Kedua, Nenden menyatakan pembahasan revisi UU ITE seharusnya tidak parsial hanya mencakup pasal-pasal pidana, melainkan dapat menjadi momentum untuk memperbaiki tata kelola Internet, terutama rumusan Pasal 40 terkait tata kelola konten digital. Ia mengatakan selama ini Pasal 40 memberikan kewenangan yang terlalu besar pada pemerintah dengan tidak membedakan antara konten ilegal dan konten berbahaya, serta sanksi yang berlebihan dan melanggar hak-hak digital.
“Hal tersebut berimbas pada tindakan pemutusan internet di Papua dan Papua Barat pada 2019 dan tindakan pemblokiran 8 aplikasi digital pada akhir Juli 2022,” tuturnya.

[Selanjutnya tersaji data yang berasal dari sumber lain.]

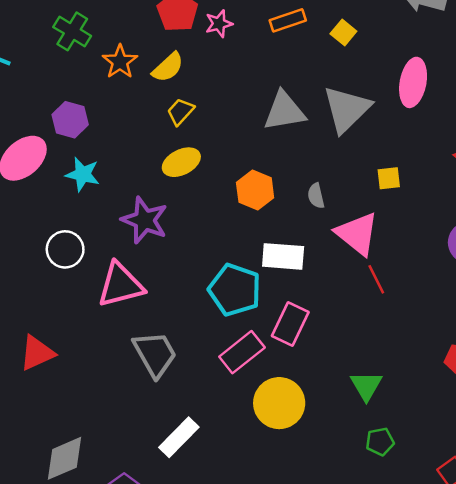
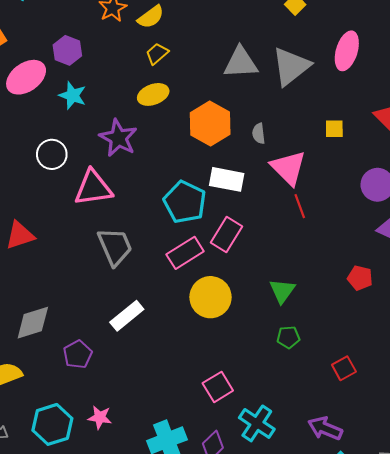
yellow square: (389, 178) -> (334, 129), moved
orange hexagon: (255, 190) -> (210, 123), size x1.4

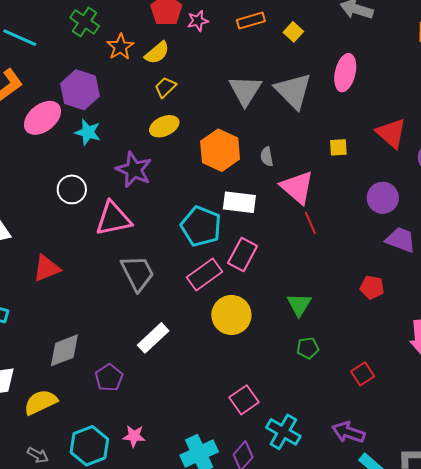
purple hexagon: (67, 50) -> (80, 90), size x1.4
gray triangle: (241, 63) -> (245, 90), turned -51
gray triangle: (291, 66) -> (293, 91), turned -33

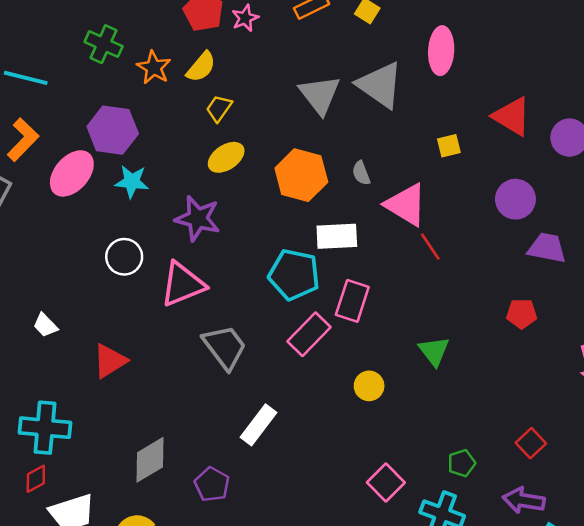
yellow circle: (231, 315) -> (369, 386), moved, size x0.6
green pentagon: (308, 348) -> (462, 463), moved
red square: (363, 374) -> (531, 443), moved

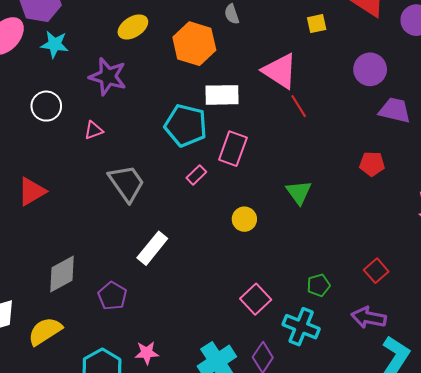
gray semicircle: (361, 173) -> (232, 14), moved
pink triangle: (183, 284) -> (94, 130), size x0.5
pink rectangle: (309, 334) -> (196, 175), size x0.6

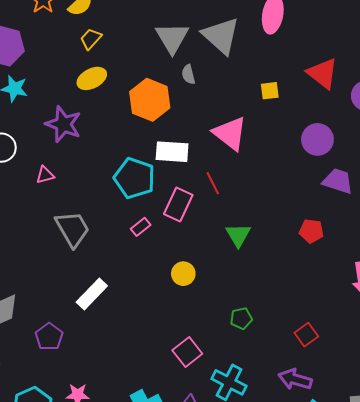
red line: (299, 106) -> (213, 183), moved
green triangle: (299, 192) -> (238, 235), moved
green pentagon: (319, 285) -> (241, 318), moved

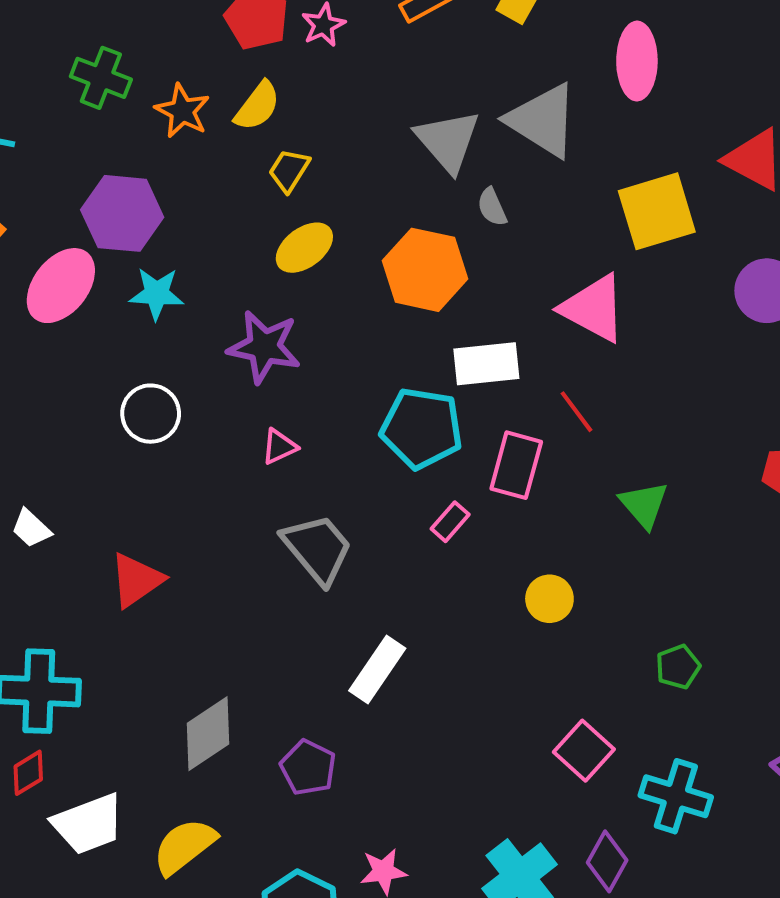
yellow square: (270, 91) -> (657, 211), size x2.0
pink triangle: (45, 175) -> (279, 447), moved

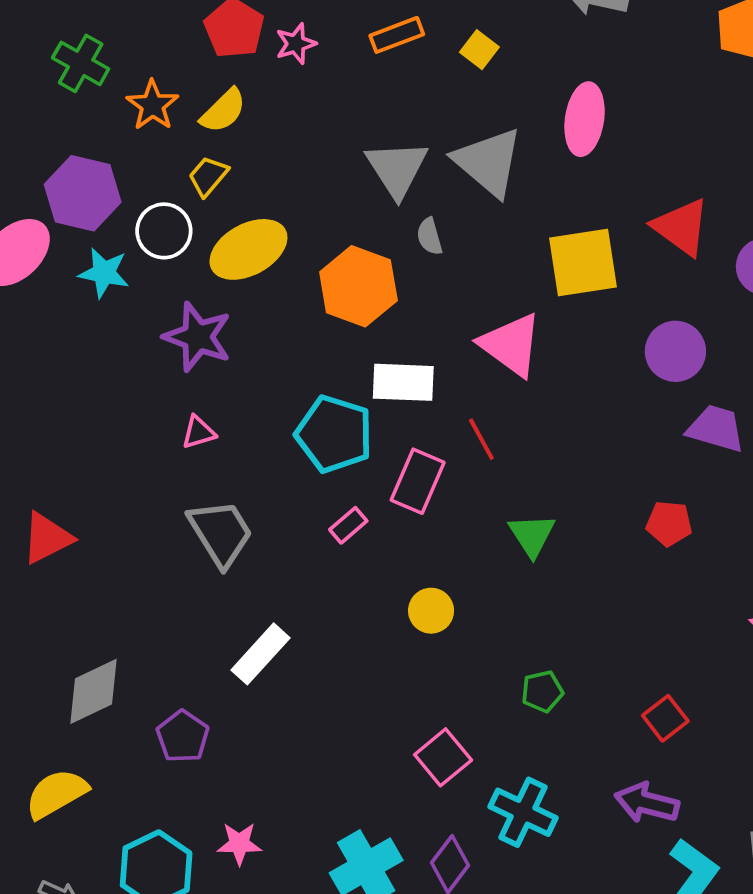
yellow trapezoid: (289, 170) -> (208, 176), moved
yellow ellipse: (304, 248) -> (248, 249), size x1.4
white circle: (151, 414) -> (164, 231), moved

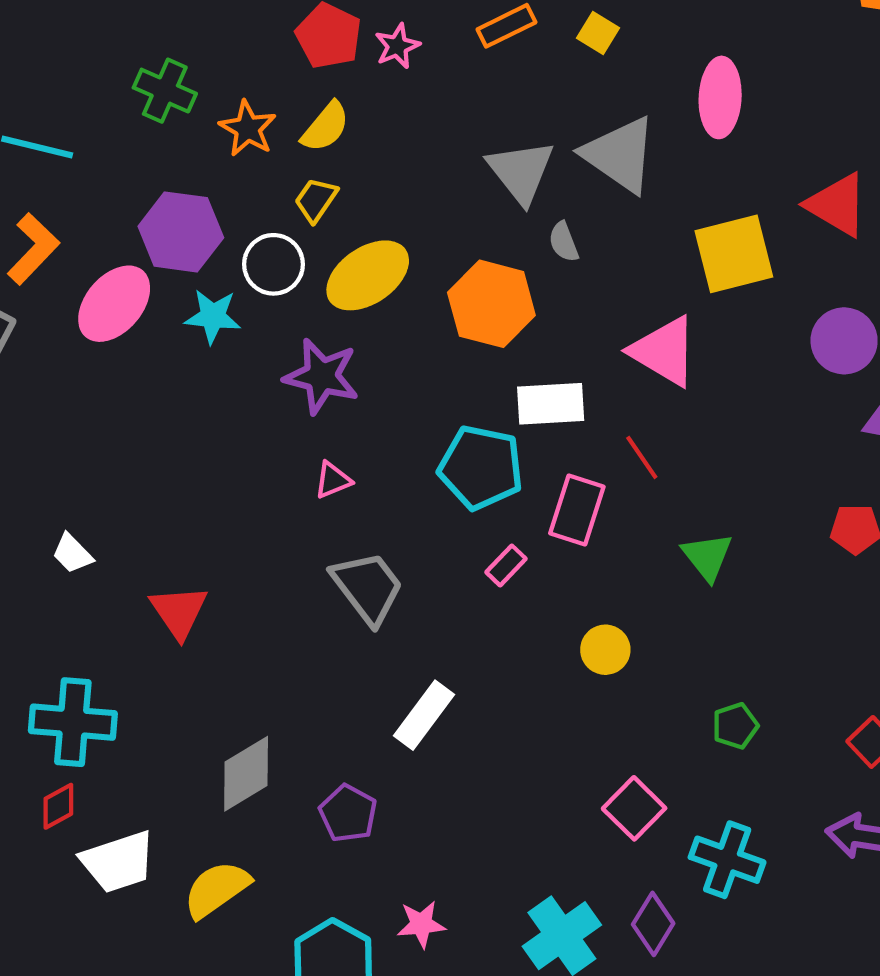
red triangle: (47, 538) -> (179, 612), turned -32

Ketiga, Koalisi Masyarakat Sipil mendesak agar pembahasan revisi kedua UU ITE tidak dilakukan terburu-buru untuk memastikan publik dilibatkan secara bermakna dan aspirasinya didengar serta diakomodasi dalam Rancangan Undang-undang ITE yang akan disahkan dalam waktu dekat.
Kekhawatiran ini muncul karena proses revisi UU ITE dilakukan secara tertutup tanpa ada ruang bagi publik untuk mengawasinya. Sekalipun perwakilan masyarakat sipil memang pernah diundang dalam rapat dengar pendapat umum (RDPU) oleh Komisi 1 DPR RI terkait revisi UU ITE, tetapi selanjutnya publik tidak dapat mengetahui, sejauh mana masukan dari kelompok masyarakat sipil diakomodasi oleh DPR dalam rapat-rapat pembahasan.
Ingatkan janji Wamenkumham
Sementara pada pertemuan pada 23 Juli 2023, Koalisi kembali mengingatkan Wakil Menteri Hukum dan Hak Asasi Manusia, Edward Omar Sharif Hiariej tentang pernyataannya pada November 2022, terkait penghapusan pasal pencemaran nama baik dan penghinaan di dalam Undang-Undang Informasi dan Transaksi Elektronik (UU ITE) jika KUHP baru disahkan.
Namun dalam draf revisi UU ITE bertanggal 12 Juli 2023, Koalisi melihat tidak adanya harmonisasi antara KUHP baru tersebut dengan draft revisi kedua UU ITE yang justru masih mempertahankan pasal pencemaran nama baik dan penghinaan. Hal yang sama juga disampaikan perwakilan Koalisi saat bertemu Menteri Komunikasi dan Informatika Budi Arie Setiadi pada 24 Juli 2023.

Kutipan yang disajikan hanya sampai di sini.